Sabu Raijua,- Kupanrtro.com – 02 Februari 2026 – Polres Sabu Raijua melaksanakan Apel Gelar Pasukan Operasi Keselamatan Turangga 2026 dalam rangka menciptakan kondisi Keamanan, Keselamatan, Ketertiban dan Kelancaran Lalu Lintas (Kamseltibcarlantas), Senin (02/02/2026) pukul 08.00 Wita di Lapangan Apel Mapolres Sabu Raijua.
Apel dipimpin oleh AKP Muhamad Nawawi, S.H. selaku Inspektur Apel dan diikuti oleh personel gabungan TNI-Polri, Satpol PP, Dinas Perhubungan serta instansi terkait lainnya. Kegiatan diawali dengan pemeriksaan pasukan, penyematan pita tanda operasi, hingga penyampaian amanat dari pimpinan.

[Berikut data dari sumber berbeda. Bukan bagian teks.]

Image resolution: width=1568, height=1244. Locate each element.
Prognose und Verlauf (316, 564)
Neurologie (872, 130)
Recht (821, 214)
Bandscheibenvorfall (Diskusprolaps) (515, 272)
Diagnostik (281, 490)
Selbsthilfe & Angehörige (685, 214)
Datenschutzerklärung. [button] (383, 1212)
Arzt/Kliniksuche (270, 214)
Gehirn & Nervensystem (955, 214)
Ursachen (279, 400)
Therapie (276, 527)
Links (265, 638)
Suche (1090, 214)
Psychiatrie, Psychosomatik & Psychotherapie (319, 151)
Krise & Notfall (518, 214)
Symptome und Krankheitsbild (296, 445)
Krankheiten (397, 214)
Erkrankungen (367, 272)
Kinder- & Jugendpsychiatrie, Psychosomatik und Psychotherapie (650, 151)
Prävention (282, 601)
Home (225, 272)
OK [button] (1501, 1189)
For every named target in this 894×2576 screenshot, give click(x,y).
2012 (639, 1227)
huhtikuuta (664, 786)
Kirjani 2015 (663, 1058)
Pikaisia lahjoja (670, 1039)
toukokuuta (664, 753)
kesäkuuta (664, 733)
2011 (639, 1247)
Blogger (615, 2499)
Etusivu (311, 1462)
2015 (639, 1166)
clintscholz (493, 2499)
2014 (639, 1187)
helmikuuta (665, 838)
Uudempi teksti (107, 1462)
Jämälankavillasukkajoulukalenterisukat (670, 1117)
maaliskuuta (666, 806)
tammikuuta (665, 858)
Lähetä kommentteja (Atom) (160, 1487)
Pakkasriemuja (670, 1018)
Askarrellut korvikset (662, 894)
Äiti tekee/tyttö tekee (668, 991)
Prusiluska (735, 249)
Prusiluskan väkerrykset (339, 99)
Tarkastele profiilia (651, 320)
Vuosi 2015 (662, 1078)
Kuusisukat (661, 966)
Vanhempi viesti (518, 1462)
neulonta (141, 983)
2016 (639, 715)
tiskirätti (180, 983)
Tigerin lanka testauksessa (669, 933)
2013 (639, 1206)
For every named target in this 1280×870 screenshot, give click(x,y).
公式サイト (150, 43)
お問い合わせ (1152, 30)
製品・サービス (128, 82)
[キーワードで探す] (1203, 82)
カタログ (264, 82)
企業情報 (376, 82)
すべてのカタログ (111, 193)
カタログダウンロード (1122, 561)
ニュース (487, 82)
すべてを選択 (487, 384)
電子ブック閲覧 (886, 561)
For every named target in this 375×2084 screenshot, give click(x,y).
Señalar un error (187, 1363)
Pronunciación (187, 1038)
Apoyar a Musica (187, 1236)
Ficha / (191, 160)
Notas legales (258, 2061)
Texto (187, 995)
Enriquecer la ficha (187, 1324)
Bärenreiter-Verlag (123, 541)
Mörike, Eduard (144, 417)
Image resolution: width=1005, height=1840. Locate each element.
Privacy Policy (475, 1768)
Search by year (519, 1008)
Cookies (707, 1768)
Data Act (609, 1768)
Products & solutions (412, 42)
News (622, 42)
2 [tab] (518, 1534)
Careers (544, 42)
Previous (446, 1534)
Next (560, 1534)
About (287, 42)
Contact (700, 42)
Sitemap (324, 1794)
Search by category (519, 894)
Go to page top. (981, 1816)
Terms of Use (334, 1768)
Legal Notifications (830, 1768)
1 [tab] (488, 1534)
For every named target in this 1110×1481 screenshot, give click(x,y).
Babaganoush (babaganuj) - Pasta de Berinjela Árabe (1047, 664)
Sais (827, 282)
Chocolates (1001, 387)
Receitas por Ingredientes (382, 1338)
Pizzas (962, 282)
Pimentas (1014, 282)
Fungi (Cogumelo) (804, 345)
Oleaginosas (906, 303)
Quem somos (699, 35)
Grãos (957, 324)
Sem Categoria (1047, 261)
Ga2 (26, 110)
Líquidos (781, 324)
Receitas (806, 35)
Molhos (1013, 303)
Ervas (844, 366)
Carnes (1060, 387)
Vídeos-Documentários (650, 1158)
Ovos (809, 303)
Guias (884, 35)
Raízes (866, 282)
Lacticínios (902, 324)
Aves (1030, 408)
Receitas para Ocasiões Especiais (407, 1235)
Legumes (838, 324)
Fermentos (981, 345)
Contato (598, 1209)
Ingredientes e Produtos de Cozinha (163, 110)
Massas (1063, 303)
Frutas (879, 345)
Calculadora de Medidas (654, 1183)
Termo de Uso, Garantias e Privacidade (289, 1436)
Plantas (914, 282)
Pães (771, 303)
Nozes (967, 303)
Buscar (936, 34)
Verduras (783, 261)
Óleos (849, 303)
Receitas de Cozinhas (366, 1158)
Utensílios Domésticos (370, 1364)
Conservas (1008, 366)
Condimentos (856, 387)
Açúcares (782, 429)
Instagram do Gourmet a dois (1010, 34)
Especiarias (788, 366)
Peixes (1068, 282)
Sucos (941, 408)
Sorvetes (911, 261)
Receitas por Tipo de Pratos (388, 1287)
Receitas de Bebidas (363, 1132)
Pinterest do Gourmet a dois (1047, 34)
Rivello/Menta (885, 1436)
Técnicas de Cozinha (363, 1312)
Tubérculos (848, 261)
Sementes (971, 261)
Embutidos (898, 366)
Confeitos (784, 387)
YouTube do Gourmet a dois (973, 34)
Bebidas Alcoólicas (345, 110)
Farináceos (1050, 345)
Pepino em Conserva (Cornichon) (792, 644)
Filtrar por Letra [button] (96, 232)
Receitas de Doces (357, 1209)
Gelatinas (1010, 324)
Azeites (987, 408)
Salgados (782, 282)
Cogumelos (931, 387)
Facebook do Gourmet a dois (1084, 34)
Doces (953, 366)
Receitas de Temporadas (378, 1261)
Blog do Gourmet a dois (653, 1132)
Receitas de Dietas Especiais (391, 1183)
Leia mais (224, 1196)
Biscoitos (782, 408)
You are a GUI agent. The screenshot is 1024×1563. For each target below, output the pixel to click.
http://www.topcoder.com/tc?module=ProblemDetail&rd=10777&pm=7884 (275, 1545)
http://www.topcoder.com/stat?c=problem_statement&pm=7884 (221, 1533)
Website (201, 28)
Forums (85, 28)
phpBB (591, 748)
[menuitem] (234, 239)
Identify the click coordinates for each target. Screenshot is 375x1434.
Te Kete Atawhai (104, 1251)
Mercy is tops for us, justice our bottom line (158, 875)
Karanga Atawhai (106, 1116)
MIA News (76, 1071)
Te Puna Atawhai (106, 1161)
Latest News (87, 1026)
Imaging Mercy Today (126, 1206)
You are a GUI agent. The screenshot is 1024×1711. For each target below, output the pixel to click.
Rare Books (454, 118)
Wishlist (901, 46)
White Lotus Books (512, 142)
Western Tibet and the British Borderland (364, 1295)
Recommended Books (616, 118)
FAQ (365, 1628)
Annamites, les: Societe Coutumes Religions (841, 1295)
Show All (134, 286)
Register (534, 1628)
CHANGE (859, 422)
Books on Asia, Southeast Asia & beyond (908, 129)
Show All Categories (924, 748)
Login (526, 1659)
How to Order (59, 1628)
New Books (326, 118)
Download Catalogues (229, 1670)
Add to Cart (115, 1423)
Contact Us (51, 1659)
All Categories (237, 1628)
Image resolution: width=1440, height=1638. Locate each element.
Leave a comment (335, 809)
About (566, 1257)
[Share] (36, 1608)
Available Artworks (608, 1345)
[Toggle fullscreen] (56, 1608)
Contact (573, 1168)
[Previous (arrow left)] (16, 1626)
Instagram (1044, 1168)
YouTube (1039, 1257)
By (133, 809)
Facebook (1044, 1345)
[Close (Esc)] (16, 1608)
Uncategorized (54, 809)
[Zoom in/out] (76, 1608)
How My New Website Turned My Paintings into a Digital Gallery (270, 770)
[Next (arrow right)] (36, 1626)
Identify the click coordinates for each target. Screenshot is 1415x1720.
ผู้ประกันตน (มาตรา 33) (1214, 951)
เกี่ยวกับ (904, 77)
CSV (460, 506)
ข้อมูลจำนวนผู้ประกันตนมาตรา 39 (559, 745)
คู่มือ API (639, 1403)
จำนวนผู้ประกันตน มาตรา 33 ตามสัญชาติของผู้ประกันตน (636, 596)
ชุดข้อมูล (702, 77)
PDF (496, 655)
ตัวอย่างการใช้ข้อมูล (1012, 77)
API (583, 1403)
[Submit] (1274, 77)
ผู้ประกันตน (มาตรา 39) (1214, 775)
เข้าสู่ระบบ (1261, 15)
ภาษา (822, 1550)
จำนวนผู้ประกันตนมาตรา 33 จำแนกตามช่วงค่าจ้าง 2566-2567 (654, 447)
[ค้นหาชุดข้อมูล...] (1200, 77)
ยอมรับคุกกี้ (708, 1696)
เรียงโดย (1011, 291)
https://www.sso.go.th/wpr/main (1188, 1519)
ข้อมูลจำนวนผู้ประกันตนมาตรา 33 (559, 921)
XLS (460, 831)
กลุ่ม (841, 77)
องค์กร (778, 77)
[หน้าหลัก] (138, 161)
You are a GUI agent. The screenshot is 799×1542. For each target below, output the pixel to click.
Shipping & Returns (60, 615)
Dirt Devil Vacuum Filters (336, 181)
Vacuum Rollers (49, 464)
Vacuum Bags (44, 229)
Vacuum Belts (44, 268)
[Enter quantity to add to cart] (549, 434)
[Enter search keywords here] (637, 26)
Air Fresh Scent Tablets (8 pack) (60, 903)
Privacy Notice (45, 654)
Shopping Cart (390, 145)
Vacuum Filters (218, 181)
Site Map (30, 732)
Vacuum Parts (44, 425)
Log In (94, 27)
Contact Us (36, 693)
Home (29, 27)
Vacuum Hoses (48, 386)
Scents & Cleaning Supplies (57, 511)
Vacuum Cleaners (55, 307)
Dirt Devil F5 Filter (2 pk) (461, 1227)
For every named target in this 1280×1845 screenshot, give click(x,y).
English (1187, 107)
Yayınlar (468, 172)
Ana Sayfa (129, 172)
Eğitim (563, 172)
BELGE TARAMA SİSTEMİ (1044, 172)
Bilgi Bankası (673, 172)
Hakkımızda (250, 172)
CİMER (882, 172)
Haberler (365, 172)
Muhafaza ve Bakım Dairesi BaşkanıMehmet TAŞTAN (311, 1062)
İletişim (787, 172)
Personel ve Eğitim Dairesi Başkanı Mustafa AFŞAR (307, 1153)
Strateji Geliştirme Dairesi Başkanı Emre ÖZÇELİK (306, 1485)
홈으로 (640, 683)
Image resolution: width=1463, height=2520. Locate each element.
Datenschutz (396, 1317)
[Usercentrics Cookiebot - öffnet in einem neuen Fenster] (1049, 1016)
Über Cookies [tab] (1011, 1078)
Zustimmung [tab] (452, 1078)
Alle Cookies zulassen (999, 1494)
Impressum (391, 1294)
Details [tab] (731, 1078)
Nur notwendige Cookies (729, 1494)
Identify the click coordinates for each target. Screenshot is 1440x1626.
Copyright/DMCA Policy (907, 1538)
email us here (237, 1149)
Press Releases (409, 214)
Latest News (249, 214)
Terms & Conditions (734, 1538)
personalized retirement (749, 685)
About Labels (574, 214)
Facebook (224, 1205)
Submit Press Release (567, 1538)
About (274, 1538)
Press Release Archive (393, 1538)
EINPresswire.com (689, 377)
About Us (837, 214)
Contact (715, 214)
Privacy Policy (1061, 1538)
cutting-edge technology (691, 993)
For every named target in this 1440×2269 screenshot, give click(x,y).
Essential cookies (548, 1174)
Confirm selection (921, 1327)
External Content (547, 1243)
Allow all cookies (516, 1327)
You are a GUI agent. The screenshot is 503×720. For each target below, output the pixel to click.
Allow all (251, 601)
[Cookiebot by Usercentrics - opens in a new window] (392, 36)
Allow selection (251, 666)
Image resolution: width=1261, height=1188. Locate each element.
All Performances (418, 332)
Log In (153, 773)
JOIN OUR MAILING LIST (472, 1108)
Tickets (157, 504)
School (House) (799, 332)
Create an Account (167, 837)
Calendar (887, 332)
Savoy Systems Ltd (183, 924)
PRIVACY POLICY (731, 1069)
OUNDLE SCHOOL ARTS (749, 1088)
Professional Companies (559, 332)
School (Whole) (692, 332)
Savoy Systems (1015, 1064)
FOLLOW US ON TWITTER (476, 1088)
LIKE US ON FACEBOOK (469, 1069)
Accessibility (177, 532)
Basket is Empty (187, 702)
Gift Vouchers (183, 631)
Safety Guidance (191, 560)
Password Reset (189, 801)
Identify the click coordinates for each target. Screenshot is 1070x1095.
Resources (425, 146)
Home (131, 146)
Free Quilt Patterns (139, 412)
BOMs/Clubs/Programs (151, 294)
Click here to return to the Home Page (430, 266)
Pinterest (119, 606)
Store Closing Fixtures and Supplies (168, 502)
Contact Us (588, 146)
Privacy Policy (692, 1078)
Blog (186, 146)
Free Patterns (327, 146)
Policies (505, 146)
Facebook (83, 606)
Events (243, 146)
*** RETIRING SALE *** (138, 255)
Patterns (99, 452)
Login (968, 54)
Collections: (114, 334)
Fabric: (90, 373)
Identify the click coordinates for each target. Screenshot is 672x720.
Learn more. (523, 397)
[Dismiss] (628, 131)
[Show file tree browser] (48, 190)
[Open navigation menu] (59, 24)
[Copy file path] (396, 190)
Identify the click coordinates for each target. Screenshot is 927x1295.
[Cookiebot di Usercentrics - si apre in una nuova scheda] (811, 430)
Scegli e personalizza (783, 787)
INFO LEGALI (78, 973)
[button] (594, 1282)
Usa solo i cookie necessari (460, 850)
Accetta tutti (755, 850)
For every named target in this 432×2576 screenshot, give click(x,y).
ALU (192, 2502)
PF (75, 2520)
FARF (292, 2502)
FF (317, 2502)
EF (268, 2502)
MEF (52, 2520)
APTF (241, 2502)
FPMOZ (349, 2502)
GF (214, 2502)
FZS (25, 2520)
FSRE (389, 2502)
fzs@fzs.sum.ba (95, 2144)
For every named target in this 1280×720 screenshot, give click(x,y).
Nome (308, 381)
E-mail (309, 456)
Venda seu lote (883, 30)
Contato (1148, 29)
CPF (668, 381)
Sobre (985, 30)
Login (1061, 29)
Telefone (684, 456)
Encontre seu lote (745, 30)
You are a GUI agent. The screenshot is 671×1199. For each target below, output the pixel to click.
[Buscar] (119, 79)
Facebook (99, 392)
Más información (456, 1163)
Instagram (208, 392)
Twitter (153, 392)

Dalam amanatnya, Inspektur Apel menegaskan bahwa apel gelar pasukan bertujuan memastikan kesiapan personel dan sarana pendukung agar operasi dapat berjalan secara optimal. Operasi ini mengusung tema “Terwujudnya Kamseltibcarlantas yang aman, nyaman dan selamat menjelang Ops Ketupat 2026” dan akan dilaksanakan selama 14 hari, mulai tanggal 2 hingga 15 Februari 2026.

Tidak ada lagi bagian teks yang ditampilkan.